Hello all. I'm a first time author trying to find out from experienced fantasy readers whether this book idea I've been working on in my spare time holds any appeal. This forum seems like a great environment for feedback like this.

The following is a brief synopsis:

The Doormakers' Fall

For over four hundred seasonturns, the Doormaker Council has maintained peace and prosperity for the people of the Fertile Plains with their command of the elements themselves. And the hardy frontierspeople of Guardian Village have been content to hold these powerful wizards at arm's length, secure in the foothills of the Barrier Mountains far to the north. But now a mysterious prophecy from the nomadic tribes that wander the Great Desert threatens to change everything...

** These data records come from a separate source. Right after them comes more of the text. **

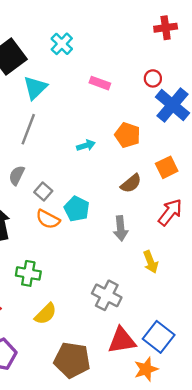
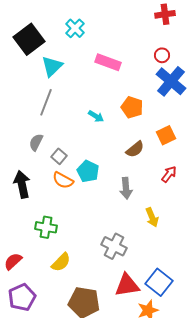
red circle: (153, 78) -> (162, 55), moved
pink rectangle: (100, 83) -> (108, 62), size x1.4
cyan arrow: (86, 145) -> (96, 116), turned 49
red arrow: (170, 212) -> (169, 174), size x0.7

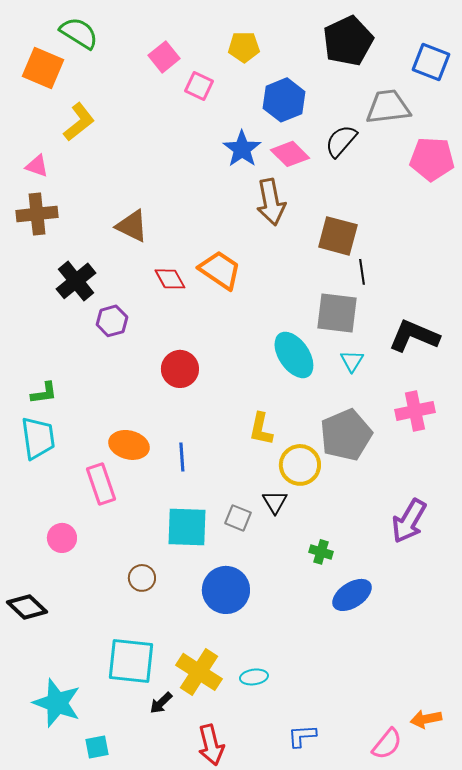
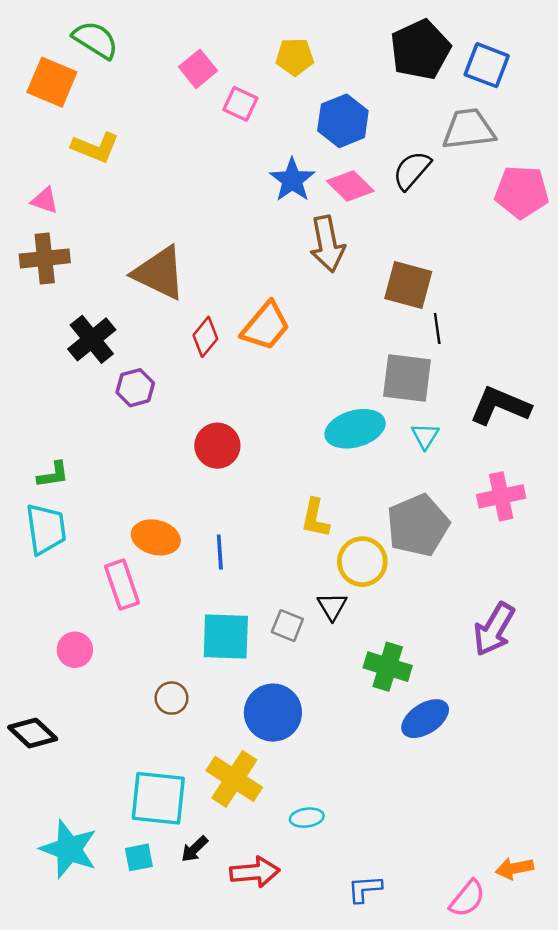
blue square: (431, 62) -> (487, 65), moved
yellow L-shape: (79, 122) -> (95, 147), turned 60
brown triangle: (132, 226) -> (159, 273), size x1.4
orange trapezoid: (220, 270) -> (266, 326), turned 96
red diamond: (170, 279) -> (205, 337), turned 68
cyan ellipse: (294, 355) -> (355, 429), turned -72
green cross: (321, 552) -> (388, 667), size x1.6
yellow cross: (199, 672) -> (234, 779), moved
red arrow: (211, 745) -> (255, 872), moved, turned -81
cyan square: (97, 747) -> (139, 857), moved

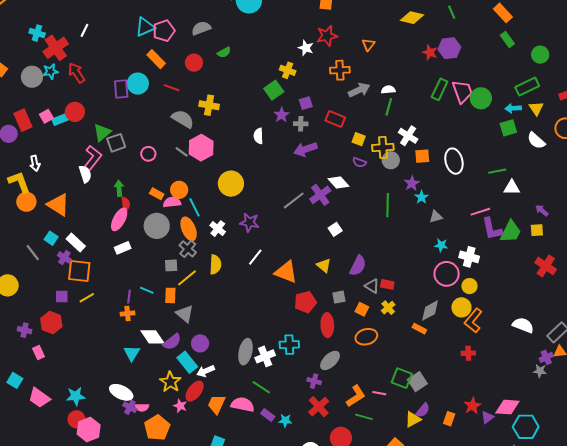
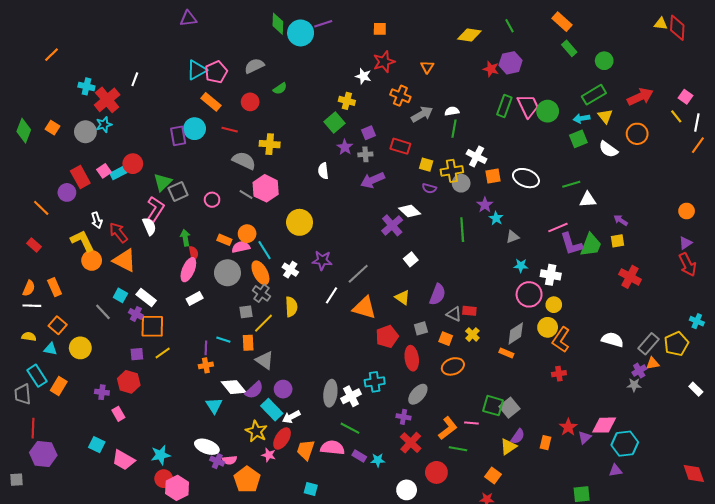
orange cross: (340, 70) -> (400, 96), turned 30
red arrow: (77, 73) -> (118, 233), moved
white ellipse: (454, 161) -> (526, 178), turned -50
gray line: (294, 200) -> (358, 274), moved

And this is an excerpt from the opening scene:

Chapter 1: Reunion
“In the dark of the moon, the child will be born to bear the mark of the ancients. When the Makers’ Art fails men’s grasp, the get of all tribes will overreach them. As the lodestone is drawn to the pole, his path will end at the beginning. None before him shall know the ancient gate, yet within him lies the key to its power. Like the fire that creates even as it destroys, his choice will save or doom all mankind.”
Prophecy of the Crystal Shadows


Devon was bored. He preferred to keep himself too busy to think, but life in Guardian Village didn’t always give him that option. Between seasons like this, he always found himself wondering what life was like in the cities to the south. Exciting events were always unfolding there, no doubt. But not here in this sleepy rural village clinging to the shoulders of the Barrier Mountains.
The late summer air was starting to turn crisp. Fall came suddenly and with little warning, and old Geoff’s surefooted herd was visible on the lower slopes to the north, driven down from the higher grazing valleys by an early frost. He would need ranch hands soon to help him thin the herd for the coming winter.
Geoff was a stingy old rancher who would just as soon give away blood as golds, but he was a good rancher for all that. He knew from hard experience that keeping the oldest goats through the winter would weaken his young kids and milk producing dams so much that he risked losing the best of the herd before spring thaw. So every fall, he hired local boys like Devon for as little gold as possible to help him get the oldest of the flock to market. Most of them were sold live. A few were turned into meat, hide, hoof, horn, and whatever else the renderers could get out of them.
Devon didn’t enjoy the thinning, but it kept him busy and conserved his summer golds during the lean times between the end of the summer and the beginning of the fall. But Geoff would put that chore off until the weather forced his hand, another two or three quints at least. Devon was stuck with little to do and no way to avoid spending his hard earned money.
In the summer Devon was a guide for the rambles, touring caravans full of wealthy landowners and powerful mystics. The landowners came in search of diversion from idle days in the Fertile Plains, and the mystics came in search of respite from the sand storms in the Great Desert. They paid well, and at only fourteen seasonturns Devon was already one of the most skilled guides in the Barriers.
Autumn brought the wagon trains full of traders to barter grains, spices, crystal, and glass for Guardian Village’s goats, metal ore, grapes, sourpears, wine and cider. During the flurry of the Harvest Bazaar, traders always required errand runners, messengers, and delivery hands.
In the long winter, Guardian Village was mostly isolated, so Devon spent golds then, augmenting them with what he could get for hauling firewood and clearing paths for the council.
The spring was little better. Planting or pruning in the orchards earned him a meager income. The spring melt also opened the metal works where Devon could pan in the raceways or dig in the tunnels if he was desperate enough. Mine workers made a choice Devon didn’t relish, between a quick death in a cave-in or a flash flood, and a slow lingering death from raceway foot or tunnel lung.
“Wool gathering again I see!” A familiar ruddy faced figure strode up the gravel-strewn path into the market square, to Devon’s enthusiastic surprise.
“Fronek! But…” Devon sputtered incoherently for an eternity before breaking into a sly grin. “You’re early!”
“Now is that any way to treat an old campaigner? Bah! Mind your manners or I won’t be telling your favorite stories through the long dark winter! Now quit sitting there like a lump! Come give an old man a hand with his gear!” With that he unceremoniously dropped his rucksack to the ground and continued up the road toward Mabel’s Inn. He left Devon to scramble off his perch and heave the bag made of ancient creaking leather to his shoulder. Unaware that he was leaving his boredom behind him for good in a slowly settling cloud of road dust, Devon followed in Fronek’s lengthening shadow.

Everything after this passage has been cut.